Desde 1992, as travestis brasileiras vêm promovendo encontros com o objetivo de obter articulação política e visibilidade nacional. Do primeiro encontro nacional de travestis em 1992 até os dias de hoje houve muitos esforços nesse sentido. Uma das mais significativas reivindicações das travestis se refere ao uso do nome social, aquele pelo qual essas pessoas se identificam e são identificadas pela sociedade. Já existem situações que permitem o uso do nome social adotado por elas. O Ministério da Saúde garante aos usuários do Sistema Único de Saúde o uso do nome social no cartão de identificação de usuários, conforme Portaria 1820, de 13 de agosto de 2009. O Ministério da Educação por meio da Portaria 1602, de 18 de novembro de 2011, assegura o direito de escolha de tratamento nominal a servidores e usuários no seu âmbito de atuação.
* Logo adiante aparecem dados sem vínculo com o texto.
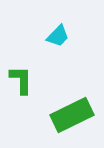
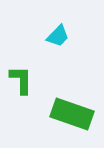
green rectangle: moved 1 px up; rotated 45 degrees clockwise
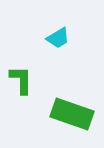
cyan trapezoid: moved 2 px down; rotated 15 degrees clockwise
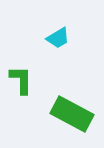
green rectangle: rotated 9 degrees clockwise
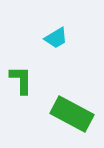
cyan trapezoid: moved 2 px left
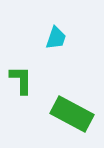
cyan trapezoid: rotated 40 degrees counterclockwise
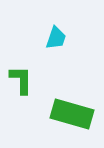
green rectangle: rotated 12 degrees counterclockwise
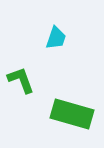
green L-shape: rotated 20 degrees counterclockwise
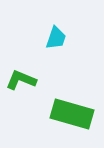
green L-shape: rotated 48 degrees counterclockwise
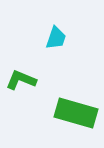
green rectangle: moved 4 px right, 1 px up
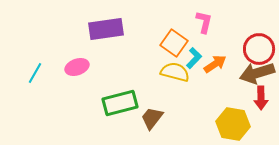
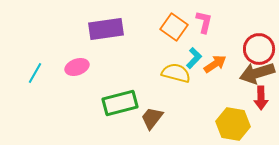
orange square: moved 16 px up
yellow semicircle: moved 1 px right, 1 px down
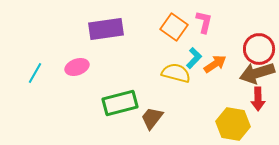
red arrow: moved 3 px left, 1 px down
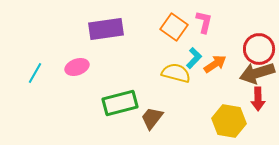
yellow hexagon: moved 4 px left, 3 px up
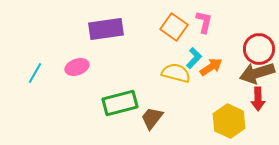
orange arrow: moved 4 px left, 3 px down
yellow hexagon: rotated 16 degrees clockwise
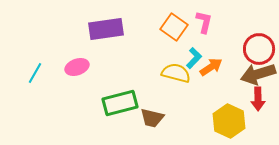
brown arrow: moved 1 px right, 1 px down
brown trapezoid: rotated 115 degrees counterclockwise
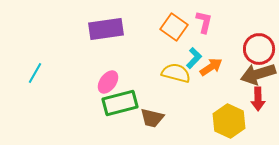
pink ellipse: moved 31 px right, 15 px down; rotated 35 degrees counterclockwise
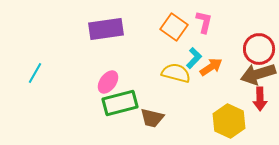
red arrow: moved 2 px right
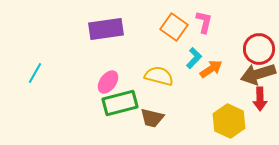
orange arrow: moved 2 px down
yellow semicircle: moved 17 px left, 3 px down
Durante a audiência pública sobre os assassinatos de LGBT, realizada em 24 de novembro de 2010, na Câmara dos Deputados, em Brasília, a presidente da Rede Nacional de Pessoas Trans, a travesti Liza Minelly, informou que "entre travestis e transexuais, cerca de 70% já sofreram algum tipo de violência". Seu estado, Paraná, segundo ela, teria sido o que apresentou "maior número de assassinatos de travestis em 2009". Ela reafirmou as análises e denúncias de que "quase sempre o preconceito afasta as travestis do ensino e dos empregos formais, e muitas vezes as empurra para a prostituição e as drogas". Cabe ressalvar, aqui, a não ilegalidade da atividade de prostituição no Brasil seja para as pessoas que se prostituem ou para seus clientes. O que se considera crime é o seu fomento e a exploração sexual de pessoas agenciadas por terceiros para a exercerem. O que a depoente buscou expressar, além disso, é a falta de proteção e os riscos no exercício dessa profissão nas situações de marginalidade social que alguns dos seus praticantes se encontram. Ela acrescenta um aspecto importante que deve ser lembrado: "Também assistimos com frequência à morte moral da travesti, quando negam a ela um emprego para o qual teria todas as qualificações necessárias".2

Aceitação social consiste em garantir o tratamento das travestis em igualdade de condições com qualquer outra pessoa igualmente qualificada, em entrevistas para emprego e no exercício de atividades profissionais. Porém, um dos grandes entraves a essa aceitação é a crescente transfobia a que se assiste atualmente, inclusive com a associação do termo travesti a forte apelo erótico e fetichista, a transtornos patológicos, à imitação, engano ou fingimento com relação a ser alguém que não se é. Vale (2007, p. 55) é enfático ao dizer que "a injúria em relação a travestis e transgêneros aproxima-se da injúria racista". Trata-se de uma questão de identidade de pessoas associada às suas vivências sociais e culturais de um gênero diferente daquele que lhes foi atribuído quando nasceram e que requer aceitação social.

 

Metodologia

Tendo obtido parecer favorável do Comitê de Ética em Pesquisa do Centro Universitário UNA, foram realizadas, em 2011 e 2012 e com a duração média de 45 minutos, entrevistas com 12 travestis residentes em Contagem, Belo Horizonte e Betim. Seus nomes verdadeiros não foram revelados neste artigo. Quatro partes compunham as entrevistas. Na primeira, foram buscados dados sobre o perfil social, cultural, educacional e profissional das entrevistadas. Na segunda, elas foram convidadas a discorrer livremente sobre questões relacionadas à inserção e permanência no mercado de trabalho, tais como as dificuldades encontradas. Na terceira, pediu-se que relatassem o que já haviam feito ou estavam fazendo para se qualificarem profissionalmente. Na última, foram abordadas questões sobre ações coletivas de valorização de travestis no mercado de trabalho e na sociedade.

 

Características da amostra pesquisada

Não foram encontrados dados demográficos sobre travestis nestas localidades. Para compor a amostra, localizar e convidar as travestis a participarem da pesquisa, utilizou-se a técnica da imputação social, que consiste da indicação de nomes e meios de contato de possíveis participantes por pessoas confiáveis com base na atribuição do perfil de interesse da pesquisa.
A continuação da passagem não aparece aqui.